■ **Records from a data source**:
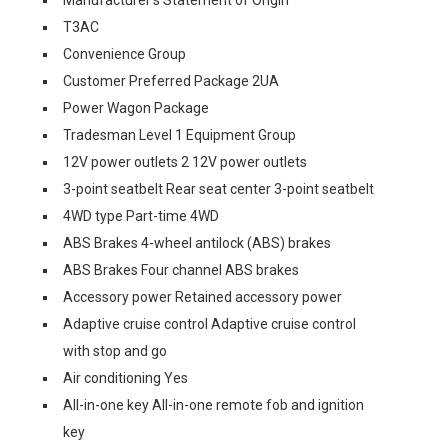
T3AC
Convenience Group
Customer Preferred Package 2UA
Power Wagon Package
Tradesman Level 1 Equipment Group
12V power outlets 2 12V power outlets
3-point seatbelt Rear seat center 3-point seatbelt
4WD type Part-time 4WD
ABS Brakes 4-wheel antilock (ABS) brakes
ABS Brakes Four channel ABS brakes
Accessory power Retained accessory power
Adaptive cruise control Adaptive cruise control
with stop and go
Air conditioning Yes
All-in-one key All-in-one remote fob and ignition
key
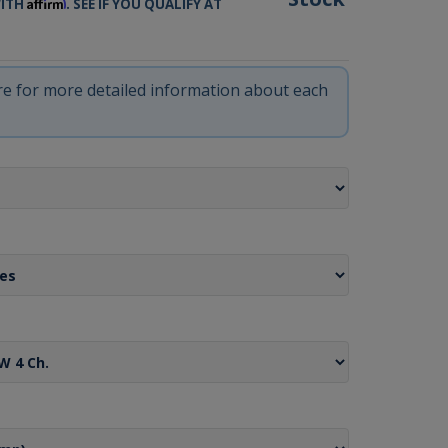
Affirm
WITH
. SEE IF YOU QUALIFY AT
ere for more detailed information about each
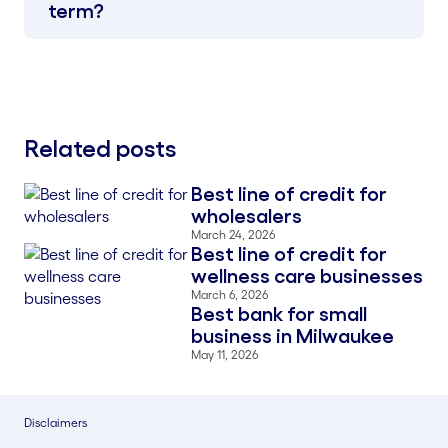
term?
Related posts
Best line of credit for
Blog Thumbnail
wholesalers
March 24, 2026
Best line of credit for
Blog Thumbnail
wellness care businesses
March 6, 2026
Best bank for small
Blog Thumbnail
business in Milwaukee
May 11, 2026
Disclaimers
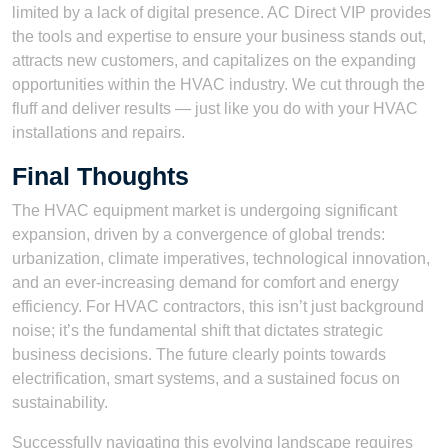
limited by a lack of digital presence. AC Direct VIP provides
the tools and expertise to ensure your business stands out,
attracts new customers, and capitalizes on the expanding
opportunities within the HVAC industry. We cut through the
fluff and deliver results — just like you do with your HVAC
installations and repairs.
Final Thoughts
The HVAC equipment market is undergoing significant
expansion, driven by a convergence of global trends:
urbanization, climate imperatives, technological innovation,
and an ever-increasing demand for comfort and energy
efficiency. For HVAC contractors, this isn’t just background
noise; it’s the fundamental shift that dictates strategic
business decisions. The future clearly points towards
electrification, smart systems, and a sustained focus on
sustainability.
Successfully navigating this evolving landscape requires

■ **Activity**: When copying from the data above, print only the lines from the line containing "wellness care businesses" to the line containing "attracts new customers, and", exactly, and leave the pictures out.

■ **Task result**:
wellness care businesses
March 6, 2026
Best bank for small
Blog Thumbnail
business in Milwaukee
May 11, 2026
Disclaimers
limited by a lack of digital presence. AC Direct VIP provides
the tools and expertise to ensure your business stands out,
attracts new customers, and capitalizes on the expanding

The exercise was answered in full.